Temporary Total Disability is the term for when an injured worker is completely unable to work. In my experience as an attorney handling these cases, it is not routine for doctors to put an injured worker in an off work/unable to work status – unless it is abundantly clear the person cannot work—as in they had to have emergency surgery, or some other severe situation. In my experience, even in what I would personally classify as “severe” situations, the injured worker is most often place in a “light duty status” or temporary partial disability, and given light duty restrictions, even if the light duty restrictions are incredibly severe, such as “no use of the right/left hand”, “no lifting greater than 5 pounds”, or “desk work only” [this is particularly interesting when the person works a heavy duty position].

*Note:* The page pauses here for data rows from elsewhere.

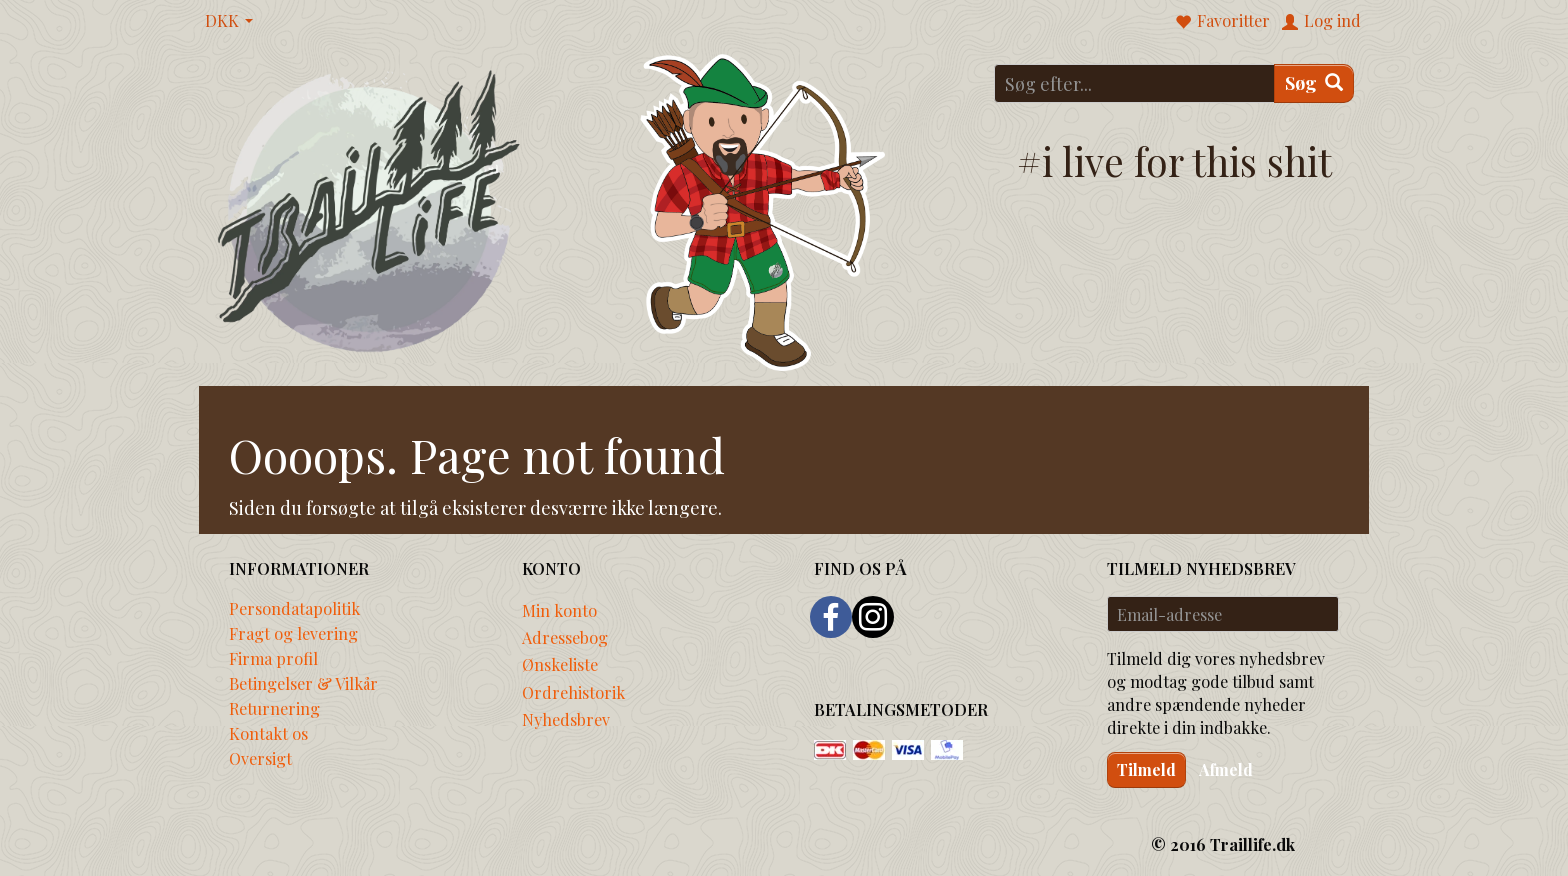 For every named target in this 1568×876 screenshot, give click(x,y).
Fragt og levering (293, 633)
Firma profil (273, 658)
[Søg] (1314, 83)
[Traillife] (369, 209)
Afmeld (1226, 769)
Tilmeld (1146, 769)
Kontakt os (268, 733)
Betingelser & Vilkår (303, 683)
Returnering (274, 708)
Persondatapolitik (294, 608)
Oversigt (260, 758) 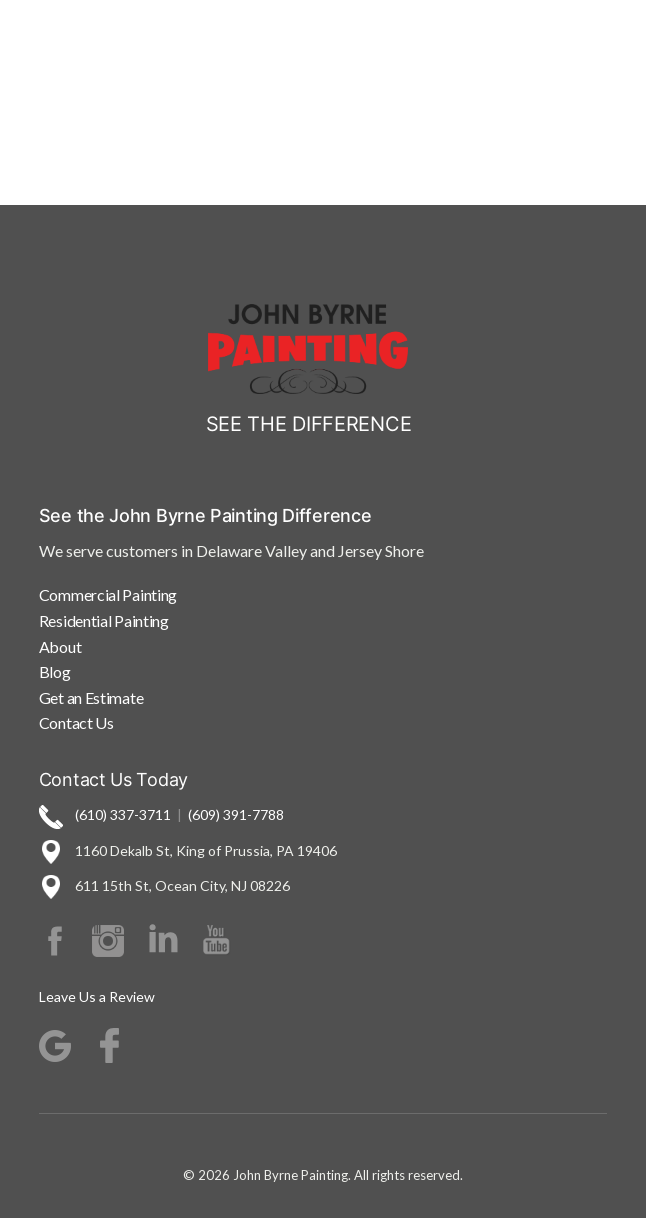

As it’s phrased on the DWC25 form (a form the authorized physician is supposed to complete at every office visit for a workers’ compensation injury), Temporary Total Disability is phrased “The injured workers’ functional limitations and restrictions, identified in detail below, are of such severity that he/she cannot perform activities, even at a sedentary level (e.g. hospitalization, cognitive impairment, infection, contagion). In my experience, this language is so restrictive, urgent care or treating physicians almost always defer to “light duty”.
According to F.S. 440.15(2), TTD benefits are payable at a rate of 66 and 2/3 of the injured worker’s average weekly wage. There is a type of “enhanced” TTD benefits, payable at a rate of 80% of the injured worker’s average weekly wage, but per the statute, that is only available when the employee has “lost an arm, leg, hand, or foot, has been rendered a paraplegic, paraparetic, quadriplegic, or quadriparetic, or has lost the sight of both eyes.”
In the case of Hillsborough County School Board v. John Kubik (Decided by First DCA in 2017), Mr. Kubik’s treating doctor placed him in a Temporary Total Disability Capacity and informed him not to work. Based on a later Expert Medical Advisor opinion, the judge denied the payment of Temporary Total Disability benefits. The First District Court of Appeal held that was error, based on the argument that the JCC should instead have relied on case law holding that an injured worker can rely on an authorized treating provider’s instruction to refrain from working, “even assuming retrospective testimony that claimant could have worked during this period.” Charles v. Suwannee Swifty, 622 So. 2d 114, 115 (Fla. 1st DCA 1993).